PDA

View Full Version : filter files and folder in bash based on names?



Ferrat
December 31st, 2012, 04:05 AM
Hi there,
I have a little problem, I'm trying to create a script that can sort, move and rename files in a directory but can't really find any good information when "googleing" it.

The idea is this

one folder lets call it SOURCE contains a multitude of video files and folders with video files as well as other types, now what I want to do is sort them based on naming conventions as well as other factors and move the to a more appropriate directory.

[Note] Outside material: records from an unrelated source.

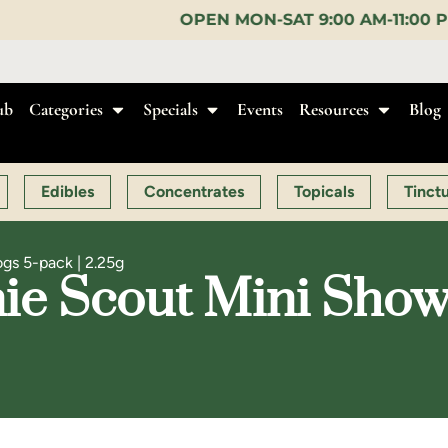
OPEN MON-SAT 9:00 AM-11:00 PM, SUN 10:00 AM-10
ub
Categories
Specials
Events
Resources
Blog
Edibles
Concentrates
Topicals
Tinct
gs 5-pack | 2.25g
e Scout Mini Show 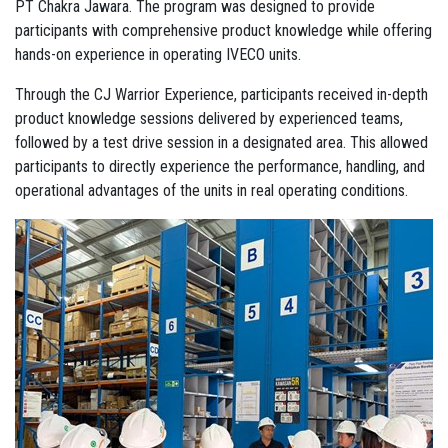
PT Chakra Jawara. The program was designed to provide
participants with comprehensive product knowledge while offering
hands-on experience in operating IVECO units.
Through the CJ Warrior Experience, participants received in-depth
product knowledge sessions delivered by experienced teams,
followed by a test drive session in a designated area. This allowed
participants to directly experience the performance, handling, and
operational advantages of the units in real operating conditions.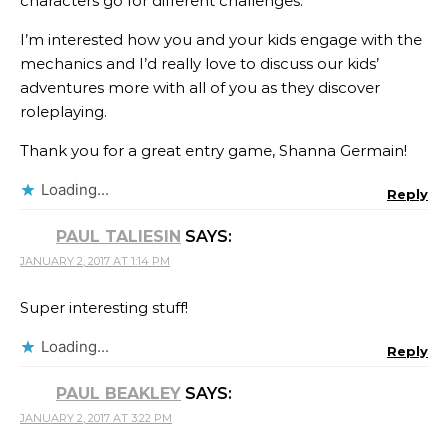
characters go for different challenges.
I’m interested how you and your kids engage with the
mechanics and I’d really love to discuss our kids’
adventures more with all of you as they discover
roleplaying.
Thank you for a great entry game, Shanna Germain​!
Loading...
Reply
PAUL TALIESIN
SAYS:
JANUARY 2, 2017 AT 1:14 PM
Super interesting stuff!
Loading...
Reply
PAUL BEAKLEY
SAYS:
JANUARY 2, 2017 AT 3:22 PM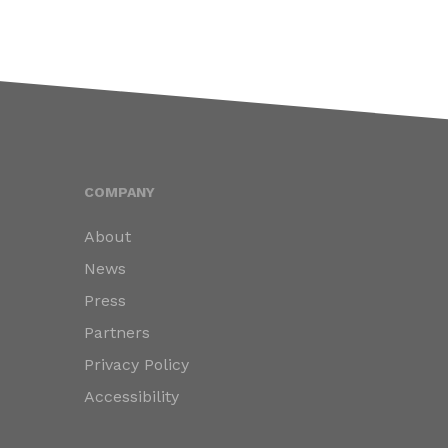
COMPANY
About
News
Press
Partners
Privacy Policy
Accessibility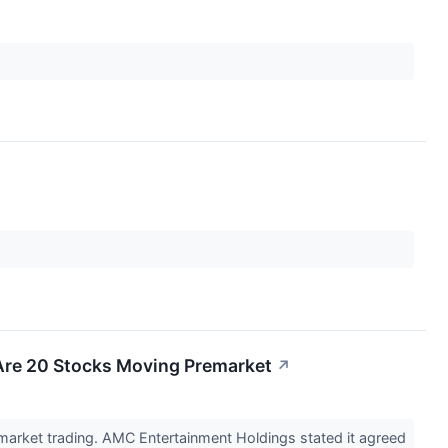
Are 20 Stocks Moving Premarket
↗
market trading. AMC Entertainment Holdings stated it agreed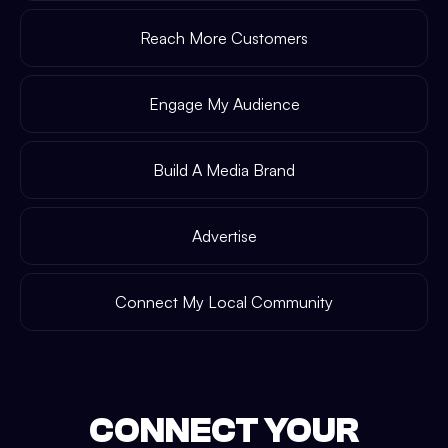
Reach More Customers
Engage My Audience
Build A Media Brand
Advertise
Connect My Local Community
CONNECT YOUR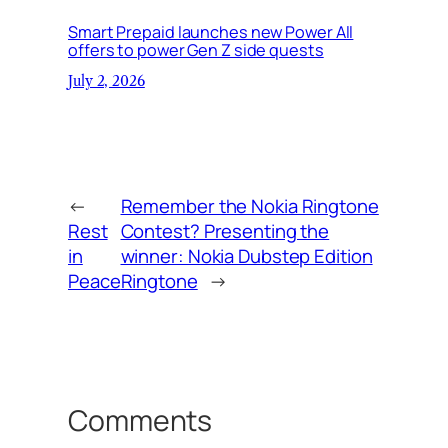
Smart Prepaid launches new Power All
offers to power Gen Z side quests
July 2, 2026
←
Remember the Nokia Ringtone
Rest
Contest? Presenting the
in
winner: Nokia Dubstep Edition
Peace
Ringtone
→
Comments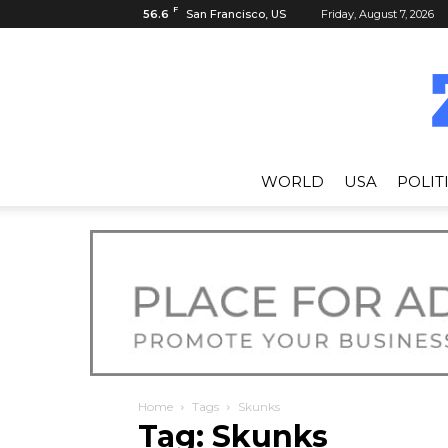
F
56.6
San Francisco, US
Friday, August 7, 2026
WORLD
USA
POLIT
Home
Tags
Skunks
Tag: Skunks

SOURCE looks like this (folder in fat CAPS, File names non caps)


SOURCE
-paris 2001.mkv
-rio 2000.avi
-CANADA 2006
--montreal-10/12.mp4
--montreak-11/12.mp4
--quebec-13/12.mp4
-CANADA.2011
--montreal-10/12.mp4
--montreak-11/12.mp4
--quebec-13/12.mp4
-trash_file.txt
-JAPAN(2003)
--tokyo-1/5.mp4
--tokyo-2/5.mp4
--tokyo-3/5.mp4

and so on...


now I want it to look like this

NEW FOLDER
-ASIA
--JAPAN
---2003
----tokyo-1/5.mp4
----tokyo-2/5.mp4
----tokyo-3/5.mp4
-NORTH AMERICA
--CANADA
---2006
----montreal-10/12.mp4
----montreak-11/12.mp4
----quebec-13/12.mp4
---2011
----montreal-10/12.mp4
----montreak-11/12.mp4
----quebec-13/12.mp4
-OTHERS
--PARIS
---paris 2001.mkv
--RIO
---rio 2000.avi


and delete everything else.

is this possible in bash if so how? or would python make a better choice and in that case how? :P

Any help would be very appreciated.

Edit:
Should add my approach right now is to check if it's a file or dir etc but I'm not sure how to drive the file/folder names through a "filter" and get the right response.

Vaphell
December 31st, 2012, 04:27 AM
all unsorted files in root dir follow the same format of location-year? or some do and you want to ignore the rest?

Ferrat
December 31st, 2012, 05:04 AM
Sadly not exactly the same format but generally it's name then year and the movies generally have dates in that form or something similar and I want to try and sort them all if possible.
Some general rules
years are separated but can be -2000- or (2000) or .2000.
names are separated but can be name- name.name_part2- name name_part2- name. name.name_part2. name name_part2.
dates are separated but can be 12/12 12.12 12-12
looking at python right now, seems more plausible for a solution

Vaphell
December 31st, 2012, 05:39 AM
dates are separated but can be 12/12 12.12 12-12
i don't think so, that's an illegal char, unless you want to create a dir/file thing
besides i don't see in the example why the dates would matter at all.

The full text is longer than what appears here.